Jules Brown has been a travel writer for many years, with train travel being his favourite mode of exploration. This began when he went Interrailing at the age of 18 in the early 1980s. The experiences he described from that particular time had me reminiscing about my own Interrailing trip in the Summer of 1988 and some of the escapades my friend Nicky and I got ourselves involved in.
The tone of Not Cool is delightfully entertaining and amusing. The author clearly has a good sense of humour and keeps his tongue firmly in cheek when describing such frustrations as the Italian obsession with bureaucracy; Swedish politeness and the Swiss cost of living.
The journey described in Not Cool is another European multi-destination trip. One Spring over a bottle of wine, Jules hatches a plan for a nine-day train ride through as many cities and countries as possible. The itinerary he decides upon is: Berlin to Prague, Vienna, Bratislava, Ljubljana, Zagreb, Liechtenstein, Zürich and Milan. Unfortunately 2019, the year of his trip turns out to be the year of a ridiculously hot Summer heatwave in Europe. The heat on arrival in Berlin immediately takes him by surprise:
“Picture a red-faced, glistening man who looks like he’s just eaten a vindaloo and dipped himself in lard, wading in slow-motion through treacle-like air while carrying a bag full of clothes more suited to a winter ski holiday. Imagine, if you will, a heavy-breathing, rucksack-carrying gent moving with all the sprightly ease of a prison escapee hobbled by ankle chains and negotiating a muddy field. Yep, that’s me.”

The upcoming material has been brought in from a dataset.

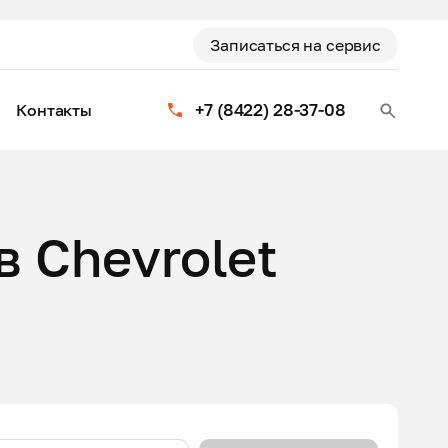
Записаться на сервис
+7 (8422) 28-37-08
Контакты
 Chevrolet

During this memoir of his trip, Jules delivers snippets of historical knowledge about the places he visits, a wealth of tourist information and travel tips, all delivered with witty repartee. Along the way we learn his opinion on drunken Slovenian men, hipsters and so much more:
“If they ever build a prison for hipsters – to house the worst of the wax-moustachioed, craft-beer-brewing, kombucha-drinking, bicycle-riding, avocado-toasting, plaid-scarf-wearing offenders – this is what it will look like.”
His choices for places to visit are unexpected. He goes to see the cartoonish Hundertwasser house in Vienna rather than the more usual palaces or town hall. Leonardo da Vinci’s vineyard in Milan is his choice, over the famous “The Last Supper” painting. In Bratislava he visits Petrazalka, the largest housing estate of its kind and discovers it is nothing like the Bronx as he first thought, there is no stigma attached to living there - it’s just somewhere to live.
Jules’ description of train travel is a romantic one. It is clear that he loves railway journeys:
“Stations and towns recede into the distance – places you’ll likely never go, filled with people you’ll likely never meet, though connected to you briefly as you pass through, tracing an imaginary line on a landscape you’re both in and of, if just for a little while.”
One of his tour guides, has this to say:
”After a tour”, says Juro, “you should feel like you’ve been driving around with a bunch of friends.”
I think the same can be said of reading Jules’s book. I feel like I have been travelling around Europe on trains with a new, entertainingly witty friend.